Visually inspect loss plot and select learning rate associated with falling
loss
And I just tried to run it with some weighting:
{0: 0,
1: 0.8294736842105264,
2: 0.6715909090909091,
3: 1.0844036697247708,
4: 1.1311004784688996,
5: 2.0033898305084747}
Here is the result. Not much changed.
precision recall f1-score support
1 0.43 0.27 0.33 88
2 0.22 0.46 0.30 69
3 0.19 0.09 0.13 64
4 0.13 0.13 0.13 47
5 0.16 0.11 0.13 28
accuracy 0.24 296
macro avg 0.23 0.21 0.20 296
weighted avg 0.26 0.24 0.23 296
array([[24, 41, 9, 8, 6],
[13, 32, 6, 12, 6],
[ 9, 33, 6, 14, 2],
[ 4, 25, 10, 6, 2],
[ 6, 14, 0, 5, 3]])
============== update 7.22 =============
To get some baseline results, I collapse the classification problem on a 5-point scale into a binary one, which is just to predict positive or negative. This time the accuracy increased to around 55%. Below is the detailed description of my strategy:
training data: 956 samples (excluding those classified as neutural)
truncation strategy: use the first 128 and last 128 tokens
(x_train, y_train), (x_test, y_test), preproc_l1 =
text.texts_from_array(x_train=x_train, y_train=y_train,
x_test=x_test, y_test=y_test
class_names=categories_1,
preprocess_mode='bert',
maxlen= 256,
max_features=35000)
Results:
precision recall f1-score support
1 0.65 0.80 0.72 151
2 0.45 0.28 0.35 89
accuracy 0.61 240
macro avg 0.55 0.54 0.53 240
weighted avg 0.58 0.61 0.58 240
array([[121, 30],
[ 64, 25]])
However, I think 55% is still not a satisfactory accuracy, slightly better than random guess.
============ update 7.26 ============
Following Marcos Lima's suggestion, I made several additional steps into my procedures:
remove all numbers, punctuation and redundant spaces before being pre-processed by the Ktrain pkg. (I thought the Ktrain pkg would do this for me, but not sure)
I use the first 384 and last 128 tokens of any text in my sample. This is what I called "Head+Tail" strategy.
The task is still binary classification (positive vs negative)
This is the figure for learning curve. It remains the same as the one I posted before. And it still looks very different to the one posted by Marcos Lima:
Below are my results, which are probably the best set of results that I have got.

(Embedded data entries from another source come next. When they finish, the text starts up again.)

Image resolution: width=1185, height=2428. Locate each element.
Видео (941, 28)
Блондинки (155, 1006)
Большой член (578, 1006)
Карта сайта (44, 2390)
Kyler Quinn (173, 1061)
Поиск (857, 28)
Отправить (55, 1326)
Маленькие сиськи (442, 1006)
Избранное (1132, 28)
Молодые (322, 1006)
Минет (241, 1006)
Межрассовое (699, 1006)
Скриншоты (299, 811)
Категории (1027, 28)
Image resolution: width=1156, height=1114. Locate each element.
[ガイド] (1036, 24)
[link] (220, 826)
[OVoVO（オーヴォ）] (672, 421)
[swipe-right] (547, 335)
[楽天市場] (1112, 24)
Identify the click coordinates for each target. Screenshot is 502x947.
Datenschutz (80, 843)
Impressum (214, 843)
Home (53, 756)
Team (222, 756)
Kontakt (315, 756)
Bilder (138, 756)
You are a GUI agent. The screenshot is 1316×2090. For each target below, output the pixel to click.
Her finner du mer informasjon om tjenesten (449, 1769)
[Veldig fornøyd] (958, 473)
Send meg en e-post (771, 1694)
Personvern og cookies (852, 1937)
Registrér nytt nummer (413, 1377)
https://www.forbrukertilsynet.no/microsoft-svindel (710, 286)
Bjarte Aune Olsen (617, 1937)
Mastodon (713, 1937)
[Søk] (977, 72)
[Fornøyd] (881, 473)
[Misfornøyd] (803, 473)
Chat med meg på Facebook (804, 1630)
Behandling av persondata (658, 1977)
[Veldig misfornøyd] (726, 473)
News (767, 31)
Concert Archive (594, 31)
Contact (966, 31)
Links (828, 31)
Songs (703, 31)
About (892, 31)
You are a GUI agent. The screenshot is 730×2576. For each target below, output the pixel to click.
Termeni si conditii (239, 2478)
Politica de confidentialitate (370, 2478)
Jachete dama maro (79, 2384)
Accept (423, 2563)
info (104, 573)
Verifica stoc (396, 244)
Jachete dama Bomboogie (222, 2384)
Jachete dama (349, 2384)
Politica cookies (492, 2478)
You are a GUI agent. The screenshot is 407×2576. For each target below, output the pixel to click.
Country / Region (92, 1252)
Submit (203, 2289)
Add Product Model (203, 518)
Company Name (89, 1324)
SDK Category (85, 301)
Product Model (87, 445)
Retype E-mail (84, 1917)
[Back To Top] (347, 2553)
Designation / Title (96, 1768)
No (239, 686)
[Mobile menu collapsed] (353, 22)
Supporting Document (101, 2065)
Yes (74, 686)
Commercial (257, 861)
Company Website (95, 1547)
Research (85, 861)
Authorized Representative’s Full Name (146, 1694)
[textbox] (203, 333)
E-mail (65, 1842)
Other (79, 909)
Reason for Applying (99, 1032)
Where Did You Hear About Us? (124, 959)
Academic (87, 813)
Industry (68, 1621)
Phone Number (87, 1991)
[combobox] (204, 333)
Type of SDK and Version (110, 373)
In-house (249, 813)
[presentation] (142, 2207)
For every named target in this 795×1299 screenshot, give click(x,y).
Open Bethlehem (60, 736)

begin training using onecycle policy with max lr of 1e-05...
Train on 1405 samples
Epoch 1/4
1405/1405 [==============================] - 186s 133ms/sample - loss: 0.7220
- accuracy: 0.5431
Epoch 2/4
1405/1405 [==============================] - 167s 119ms/sample - loss: 0.6866
- accuracy: 0.5843
Epoch 3/4
1405/1405 [==============================] - 166s 118ms/sample - loss: 0.6565
- accuracy: 0.6335
Epoch 4/4
1405/1405 [==============================] - 166s 118ms/sample - loss: 0.5321
- accuracy: 0.7587
precision recall f1-score support
1 0.77 0.69 0.73 241
2 0.46 0.56 0.50 111
accuracy 0.65 352
macro avg 0.61 0.63 0.62 352
weighted avg 0.67 0.65 0.66 352
array([[167, 74],
[ 49, 62]])
Note: I think maybe the reason why it is so difficult for the pkg to work well on my task is that this task is like a combination of classification and sentiment analysis. The classical classification task for news articles is to classify which category a news belongs, for example, biology, economics, sports. The words used in different categories are pretty different. On the other hand, the classical example for classifying sentiment is to analyse Yelp or IMDB reviews. My guess is these texts are pretty straightforward in expressing their sentiment whereas texts in my sample, economic news, are kind of polished and well organized before publication, so the sentiment might always appear in some implicit way which BERT may not be able to detect.
Try treating the problem as a text regression task like this Yelp sentiment model, which was trained using ktrain.